I'd now like to introduce others who are with us at today's meeting. As a representative of our Swiss auditors, I welcome Mr. Dirk Peeters of Deloitte. As a representative of our U.S. auditors, I welcome Mr. Chris Cooper of Deloitte. And as a representative of our special auditors, I welcome Mr. Christian Kanapka [ph] of PricewaterhouseCoopers. Finally, I would like to introduce Arun Nayar, Executive Vice President and CFO of the company; and Kevin Coen, Associate General Counsel; and Dr. Harald Maag, an attorney-at-law here in Z├╝rich. Arun and Kevin, act as the company proxy and Dr. Maag as the independent proxy.

Depending on the instructions received from shareholders, investors Nayar, Coen and Dr.
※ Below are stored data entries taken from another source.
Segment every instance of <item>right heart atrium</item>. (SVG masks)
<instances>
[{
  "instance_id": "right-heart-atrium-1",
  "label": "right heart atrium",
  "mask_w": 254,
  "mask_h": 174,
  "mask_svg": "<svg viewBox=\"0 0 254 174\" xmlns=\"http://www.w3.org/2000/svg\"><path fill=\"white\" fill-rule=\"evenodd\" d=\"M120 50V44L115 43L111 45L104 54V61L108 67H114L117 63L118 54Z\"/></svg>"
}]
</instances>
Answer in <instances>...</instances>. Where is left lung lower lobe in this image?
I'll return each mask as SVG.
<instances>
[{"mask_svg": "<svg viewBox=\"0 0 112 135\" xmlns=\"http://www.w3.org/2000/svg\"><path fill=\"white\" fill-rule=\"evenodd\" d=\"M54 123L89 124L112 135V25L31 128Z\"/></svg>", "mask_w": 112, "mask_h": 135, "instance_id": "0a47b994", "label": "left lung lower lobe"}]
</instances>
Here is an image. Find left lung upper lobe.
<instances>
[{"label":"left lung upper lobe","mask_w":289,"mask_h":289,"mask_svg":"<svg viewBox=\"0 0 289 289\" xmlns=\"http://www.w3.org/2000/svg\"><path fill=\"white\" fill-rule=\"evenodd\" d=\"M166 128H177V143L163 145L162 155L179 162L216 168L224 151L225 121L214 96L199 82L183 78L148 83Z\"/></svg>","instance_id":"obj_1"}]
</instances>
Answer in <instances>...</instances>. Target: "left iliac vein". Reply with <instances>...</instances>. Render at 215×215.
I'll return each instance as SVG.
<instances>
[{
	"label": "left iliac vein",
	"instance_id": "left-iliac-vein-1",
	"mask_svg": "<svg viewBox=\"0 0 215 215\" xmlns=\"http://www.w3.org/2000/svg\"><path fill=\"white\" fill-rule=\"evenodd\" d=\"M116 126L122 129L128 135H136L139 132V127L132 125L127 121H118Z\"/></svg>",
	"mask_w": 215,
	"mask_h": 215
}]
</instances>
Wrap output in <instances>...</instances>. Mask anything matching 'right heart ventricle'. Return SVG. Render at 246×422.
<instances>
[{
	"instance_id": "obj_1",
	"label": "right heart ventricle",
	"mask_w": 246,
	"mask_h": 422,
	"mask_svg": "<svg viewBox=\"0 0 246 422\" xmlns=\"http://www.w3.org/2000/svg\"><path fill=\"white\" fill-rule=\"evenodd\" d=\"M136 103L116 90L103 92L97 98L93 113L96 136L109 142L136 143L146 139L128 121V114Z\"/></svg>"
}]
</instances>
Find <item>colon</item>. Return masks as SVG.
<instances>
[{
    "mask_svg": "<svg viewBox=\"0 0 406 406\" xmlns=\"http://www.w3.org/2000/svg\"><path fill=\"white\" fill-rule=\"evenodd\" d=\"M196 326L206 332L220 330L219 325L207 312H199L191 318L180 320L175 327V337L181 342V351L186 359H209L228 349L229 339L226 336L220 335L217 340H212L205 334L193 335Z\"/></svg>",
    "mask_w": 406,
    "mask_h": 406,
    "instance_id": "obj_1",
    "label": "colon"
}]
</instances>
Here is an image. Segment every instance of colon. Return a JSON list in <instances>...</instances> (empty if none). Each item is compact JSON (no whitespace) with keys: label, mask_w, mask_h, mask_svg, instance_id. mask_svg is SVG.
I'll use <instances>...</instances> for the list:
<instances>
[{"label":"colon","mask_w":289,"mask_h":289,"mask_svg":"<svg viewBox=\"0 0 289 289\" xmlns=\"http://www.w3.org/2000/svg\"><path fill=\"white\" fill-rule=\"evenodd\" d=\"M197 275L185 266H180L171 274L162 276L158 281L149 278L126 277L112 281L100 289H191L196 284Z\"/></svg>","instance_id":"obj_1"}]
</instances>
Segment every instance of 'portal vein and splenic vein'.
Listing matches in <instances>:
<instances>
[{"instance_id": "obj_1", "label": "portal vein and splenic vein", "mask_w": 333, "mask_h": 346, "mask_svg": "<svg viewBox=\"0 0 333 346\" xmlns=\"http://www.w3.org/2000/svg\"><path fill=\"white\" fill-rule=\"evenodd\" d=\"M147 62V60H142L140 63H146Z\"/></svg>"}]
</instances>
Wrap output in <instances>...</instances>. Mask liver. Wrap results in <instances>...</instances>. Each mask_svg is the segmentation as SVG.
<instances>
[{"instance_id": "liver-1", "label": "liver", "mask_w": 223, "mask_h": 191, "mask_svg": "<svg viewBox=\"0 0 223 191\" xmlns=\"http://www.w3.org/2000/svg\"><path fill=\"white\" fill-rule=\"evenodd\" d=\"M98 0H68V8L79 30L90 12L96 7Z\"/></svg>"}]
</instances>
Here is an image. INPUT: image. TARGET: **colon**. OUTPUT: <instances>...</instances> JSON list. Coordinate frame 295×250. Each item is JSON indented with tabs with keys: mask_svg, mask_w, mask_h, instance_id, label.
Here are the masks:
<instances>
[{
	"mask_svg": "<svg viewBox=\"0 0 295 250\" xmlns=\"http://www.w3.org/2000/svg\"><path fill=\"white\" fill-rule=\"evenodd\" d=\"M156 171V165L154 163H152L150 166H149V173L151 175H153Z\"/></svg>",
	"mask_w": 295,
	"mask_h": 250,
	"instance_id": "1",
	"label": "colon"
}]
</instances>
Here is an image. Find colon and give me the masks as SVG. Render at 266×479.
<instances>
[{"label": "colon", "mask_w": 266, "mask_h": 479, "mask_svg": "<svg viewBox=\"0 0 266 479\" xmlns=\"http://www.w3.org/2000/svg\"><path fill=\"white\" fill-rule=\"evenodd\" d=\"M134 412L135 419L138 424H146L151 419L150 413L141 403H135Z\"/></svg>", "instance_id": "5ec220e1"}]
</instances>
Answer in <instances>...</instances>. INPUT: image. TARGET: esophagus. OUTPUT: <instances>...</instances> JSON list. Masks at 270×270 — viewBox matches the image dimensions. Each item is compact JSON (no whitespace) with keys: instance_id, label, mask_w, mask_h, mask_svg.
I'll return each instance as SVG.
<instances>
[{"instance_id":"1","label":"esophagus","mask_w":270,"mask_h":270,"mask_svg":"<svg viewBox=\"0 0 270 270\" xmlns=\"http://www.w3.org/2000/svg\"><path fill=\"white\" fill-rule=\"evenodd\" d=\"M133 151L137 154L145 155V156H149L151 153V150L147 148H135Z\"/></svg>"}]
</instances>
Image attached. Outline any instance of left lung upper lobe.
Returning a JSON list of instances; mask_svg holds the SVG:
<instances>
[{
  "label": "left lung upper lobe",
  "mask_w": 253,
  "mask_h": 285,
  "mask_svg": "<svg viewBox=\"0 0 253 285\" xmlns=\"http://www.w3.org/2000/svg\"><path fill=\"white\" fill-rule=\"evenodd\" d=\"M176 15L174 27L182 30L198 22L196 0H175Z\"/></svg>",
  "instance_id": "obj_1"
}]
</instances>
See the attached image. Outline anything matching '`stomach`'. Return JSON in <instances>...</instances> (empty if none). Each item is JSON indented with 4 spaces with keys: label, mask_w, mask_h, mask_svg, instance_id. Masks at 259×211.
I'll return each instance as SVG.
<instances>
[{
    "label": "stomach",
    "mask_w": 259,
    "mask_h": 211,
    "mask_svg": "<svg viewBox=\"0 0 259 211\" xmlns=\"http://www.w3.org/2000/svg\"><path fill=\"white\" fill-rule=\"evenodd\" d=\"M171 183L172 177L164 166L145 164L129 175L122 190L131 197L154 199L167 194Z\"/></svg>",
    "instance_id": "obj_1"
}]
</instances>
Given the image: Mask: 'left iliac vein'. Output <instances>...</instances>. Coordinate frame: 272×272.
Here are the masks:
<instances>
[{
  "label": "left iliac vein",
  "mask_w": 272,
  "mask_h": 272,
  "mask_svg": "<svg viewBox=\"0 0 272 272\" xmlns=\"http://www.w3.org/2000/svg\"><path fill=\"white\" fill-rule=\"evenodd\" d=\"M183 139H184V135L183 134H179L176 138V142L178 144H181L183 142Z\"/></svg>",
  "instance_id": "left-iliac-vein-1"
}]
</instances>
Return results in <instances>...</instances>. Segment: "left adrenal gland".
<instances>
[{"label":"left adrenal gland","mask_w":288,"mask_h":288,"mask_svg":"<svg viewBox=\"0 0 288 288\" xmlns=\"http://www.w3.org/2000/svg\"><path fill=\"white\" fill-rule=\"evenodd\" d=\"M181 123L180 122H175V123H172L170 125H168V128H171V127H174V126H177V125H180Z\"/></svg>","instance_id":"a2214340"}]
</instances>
Maag may vote separate blocks of shares both for and against each proposal and they may abstain as well. Under Swiss law, some of the resolutions to be taken today must be recorded by a Swiss public notary. Mr. Peeters is the public notary and he will record the relevant resolutions in a public deed. Broadridge Financial Solutions will serve as both counter and inspector of elections. Are there any objection to this appointment?
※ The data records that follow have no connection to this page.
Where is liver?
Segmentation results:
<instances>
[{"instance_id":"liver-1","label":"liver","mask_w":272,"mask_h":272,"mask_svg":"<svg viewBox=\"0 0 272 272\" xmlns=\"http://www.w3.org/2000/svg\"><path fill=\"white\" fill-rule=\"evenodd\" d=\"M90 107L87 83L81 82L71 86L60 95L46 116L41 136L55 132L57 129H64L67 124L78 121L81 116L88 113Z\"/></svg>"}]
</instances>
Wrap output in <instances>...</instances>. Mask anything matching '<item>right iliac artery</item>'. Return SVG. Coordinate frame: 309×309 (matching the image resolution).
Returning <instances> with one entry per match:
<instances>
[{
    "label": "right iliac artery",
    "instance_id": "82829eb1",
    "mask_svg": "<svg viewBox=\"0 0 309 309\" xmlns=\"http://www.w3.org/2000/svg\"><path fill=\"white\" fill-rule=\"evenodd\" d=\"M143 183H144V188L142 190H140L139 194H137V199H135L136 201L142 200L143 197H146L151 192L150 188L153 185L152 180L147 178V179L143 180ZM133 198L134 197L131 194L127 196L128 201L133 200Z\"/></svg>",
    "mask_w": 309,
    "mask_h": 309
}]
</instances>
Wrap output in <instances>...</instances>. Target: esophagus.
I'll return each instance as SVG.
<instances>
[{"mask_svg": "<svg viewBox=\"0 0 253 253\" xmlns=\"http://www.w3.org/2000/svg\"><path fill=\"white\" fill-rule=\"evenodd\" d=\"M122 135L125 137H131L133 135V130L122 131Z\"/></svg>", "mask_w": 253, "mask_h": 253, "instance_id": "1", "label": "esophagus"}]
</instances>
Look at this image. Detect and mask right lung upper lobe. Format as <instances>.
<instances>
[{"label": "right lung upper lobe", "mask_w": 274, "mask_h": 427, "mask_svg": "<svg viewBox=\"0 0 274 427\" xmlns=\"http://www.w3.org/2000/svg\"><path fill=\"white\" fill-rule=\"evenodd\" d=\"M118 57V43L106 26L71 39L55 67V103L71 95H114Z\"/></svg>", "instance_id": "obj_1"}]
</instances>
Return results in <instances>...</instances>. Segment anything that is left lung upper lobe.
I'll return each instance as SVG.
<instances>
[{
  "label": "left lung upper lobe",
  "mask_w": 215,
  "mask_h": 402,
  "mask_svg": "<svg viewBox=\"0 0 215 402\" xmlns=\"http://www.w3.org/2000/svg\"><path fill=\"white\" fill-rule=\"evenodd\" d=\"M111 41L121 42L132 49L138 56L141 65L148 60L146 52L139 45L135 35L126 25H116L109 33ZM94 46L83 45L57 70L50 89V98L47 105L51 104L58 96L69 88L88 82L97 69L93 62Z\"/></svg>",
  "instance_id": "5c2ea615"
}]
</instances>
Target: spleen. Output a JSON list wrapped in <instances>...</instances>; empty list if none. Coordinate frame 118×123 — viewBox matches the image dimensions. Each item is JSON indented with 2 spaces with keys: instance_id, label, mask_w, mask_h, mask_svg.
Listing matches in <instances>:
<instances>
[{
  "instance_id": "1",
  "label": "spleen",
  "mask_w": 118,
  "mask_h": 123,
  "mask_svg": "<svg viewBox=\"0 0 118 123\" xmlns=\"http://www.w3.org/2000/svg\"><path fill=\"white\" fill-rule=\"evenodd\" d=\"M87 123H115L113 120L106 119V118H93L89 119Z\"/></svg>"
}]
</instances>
Judy, would you please address the formality [indiscernible].

Judith A. Reinsdorf

Article 16 of our Articles of Association requires that the general meeting of shareholders pass each proposed resolution with the affirmative vote of at least the majority of the votes cast at today's meeting. Today's resolutions and elections will be taken by written ballot. If you need a ballot, please raise your hands so that [indiscernible] can give you. Shareholders who have a question concerning an agenda item will have the opportunity to ask questions when the proposals come up for consideration. Please raise your hand at that time.
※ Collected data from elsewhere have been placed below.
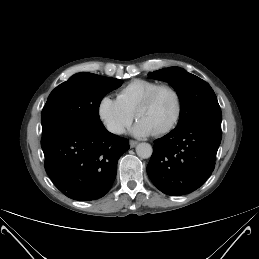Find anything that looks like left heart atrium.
I'll return each instance as SVG.
<instances>
[{
  "label": "left heart atrium",
  "instance_id": "39dd6f15",
  "mask_svg": "<svg viewBox=\"0 0 259 259\" xmlns=\"http://www.w3.org/2000/svg\"><path fill=\"white\" fill-rule=\"evenodd\" d=\"M134 132L139 136H147L152 133L150 128L143 122H138L134 127Z\"/></svg>",
  "mask_w": 259,
  "mask_h": 259
}]
</instances>
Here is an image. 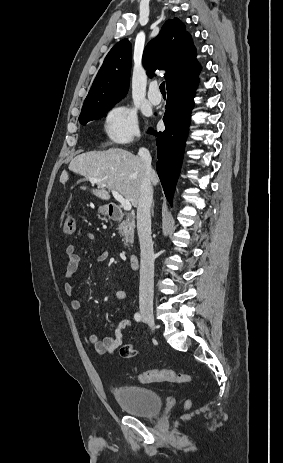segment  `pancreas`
<instances>
[{"label":"pancreas","mask_w":283,"mask_h":463,"mask_svg":"<svg viewBox=\"0 0 283 463\" xmlns=\"http://www.w3.org/2000/svg\"><path fill=\"white\" fill-rule=\"evenodd\" d=\"M118 231L121 237H123L122 241L125 245L129 243H133L134 241V229H135V221L134 219H127L122 221L118 226Z\"/></svg>","instance_id":"1"}]
</instances>
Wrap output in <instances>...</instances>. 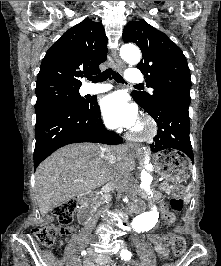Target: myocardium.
Wrapping results in <instances>:
<instances>
[{"instance_id":"obj_1","label":"myocardium","mask_w":221,"mask_h":266,"mask_svg":"<svg viewBox=\"0 0 221 266\" xmlns=\"http://www.w3.org/2000/svg\"><path fill=\"white\" fill-rule=\"evenodd\" d=\"M157 132V126L155 122L150 119H144L140 125L130 132V137L136 141H146L152 139Z\"/></svg>"}]
</instances>
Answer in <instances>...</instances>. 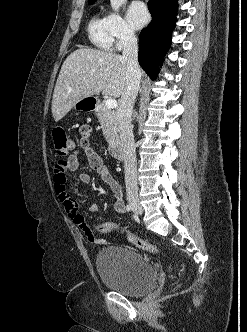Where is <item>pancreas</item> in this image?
I'll return each instance as SVG.
<instances>
[{
  "label": "pancreas",
  "mask_w": 247,
  "mask_h": 332,
  "mask_svg": "<svg viewBox=\"0 0 247 332\" xmlns=\"http://www.w3.org/2000/svg\"><path fill=\"white\" fill-rule=\"evenodd\" d=\"M96 114L102 127V132L110 144L118 143L119 128L117 123L116 112L107 108L104 102L100 103L96 108Z\"/></svg>",
  "instance_id": "1"
}]
</instances>
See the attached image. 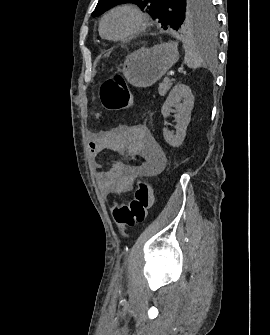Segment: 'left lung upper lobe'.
Returning <instances> with one entry per match:
<instances>
[{
	"label": "left lung upper lobe",
	"mask_w": 270,
	"mask_h": 335,
	"mask_svg": "<svg viewBox=\"0 0 270 335\" xmlns=\"http://www.w3.org/2000/svg\"><path fill=\"white\" fill-rule=\"evenodd\" d=\"M120 3H133L152 15L168 28L180 32L213 30L216 24V12L212 0H99L96 17Z\"/></svg>",
	"instance_id": "5c2ea615"
}]
</instances>
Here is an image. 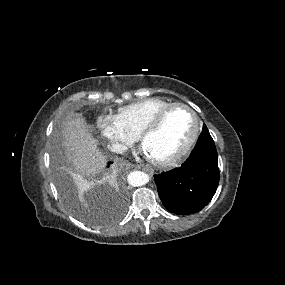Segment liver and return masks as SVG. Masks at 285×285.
I'll return each instance as SVG.
<instances>
[{
    "label": "liver",
    "mask_w": 285,
    "mask_h": 285,
    "mask_svg": "<svg viewBox=\"0 0 285 285\" xmlns=\"http://www.w3.org/2000/svg\"><path fill=\"white\" fill-rule=\"evenodd\" d=\"M63 139L67 161L79 185H87L83 177L91 179L104 172L105 156L97 149L96 140L83 118H71L64 123Z\"/></svg>",
    "instance_id": "1"
}]
</instances>
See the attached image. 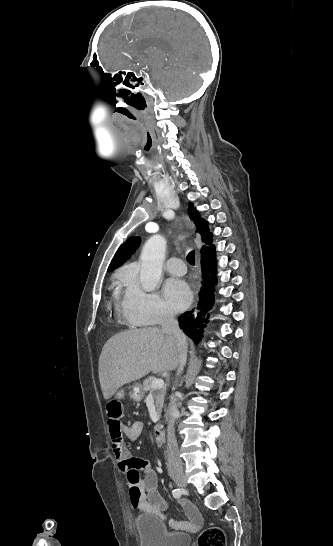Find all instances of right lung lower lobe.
<instances>
[{"instance_id":"obj_1","label":"right lung lower lobe","mask_w":333,"mask_h":546,"mask_svg":"<svg viewBox=\"0 0 333 546\" xmlns=\"http://www.w3.org/2000/svg\"><path fill=\"white\" fill-rule=\"evenodd\" d=\"M215 249L212 247L208 252L201 254L202 286L199 292V301L196 310L187 311L179 317V326L195 344L203 337V329L206 318L214 303V284L217 282Z\"/></svg>"}]
</instances>
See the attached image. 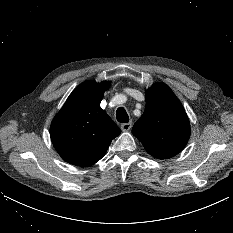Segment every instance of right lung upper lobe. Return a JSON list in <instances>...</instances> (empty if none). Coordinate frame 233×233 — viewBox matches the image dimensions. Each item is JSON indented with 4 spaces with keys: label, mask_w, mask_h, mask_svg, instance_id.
Returning a JSON list of instances; mask_svg holds the SVG:
<instances>
[{
    "label": "right lung upper lobe",
    "mask_w": 233,
    "mask_h": 233,
    "mask_svg": "<svg viewBox=\"0 0 233 233\" xmlns=\"http://www.w3.org/2000/svg\"><path fill=\"white\" fill-rule=\"evenodd\" d=\"M109 81H85L78 85L54 117L50 126L51 141L68 163L90 166L106 153L120 128L100 107Z\"/></svg>",
    "instance_id": "1"
}]
</instances>
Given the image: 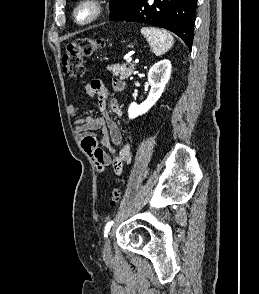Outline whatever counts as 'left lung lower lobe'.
Instances as JSON below:
<instances>
[{
    "label": "left lung lower lobe",
    "instance_id": "0a47b994",
    "mask_svg": "<svg viewBox=\"0 0 259 294\" xmlns=\"http://www.w3.org/2000/svg\"><path fill=\"white\" fill-rule=\"evenodd\" d=\"M197 0H136L111 21H128L165 28L191 48Z\"/></svg>",
    "mask_w": 259,
    "mask_h": 294
}]
</instances>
We have now received the attendance list. As mentioned on this list, no registered shares are being represented by the shareholders in person. 380,141,933 registered shares with an aggregate nominal value of CHF 2,546,950,951 are being represented by the company. 114,860 registered shares with an aggregate nominal value of CHF 769,562 are being represented by the independent proxy. No shares are being represented by portfolio representative. In the aggregate, 380,256,793 registered shares with an aggregate nominal value of CHF 2,547,720,513 are represented in person or by proxy. I note that the majority of all shares entitled to vote are being represented and a quorum is present. The text of the agenda items and the proposals to be voted upon at the meeting are included in the final invitation distributed to each person.

Edward D. Breen

As the required formalities have been fulfilled. I hereby declare this meeting opened for the conduct of business. We will now move on today's agenda items and after all proposals have been submitted and discussed, vote on each proposal that has been duly brought before this meeting.

Judith A. Reinsdorf

The first agenda item is the approval of the company's annual report, parent company financial statements and consolidated financial statements for the 2012 fiscal year. You will find copies of these statements in the 2012 annual report distributed to our shareholders. The board proposes that the company's annual report, the parent company financial statements and the consolidated financial statements for the year ended September 28, 2012 be approved. This proposal is made in accordance with the recommendations of our auditors and the auditors have informed me that they have no additional remarks to their report. If there are any questions or comments, please raise your hand at this time.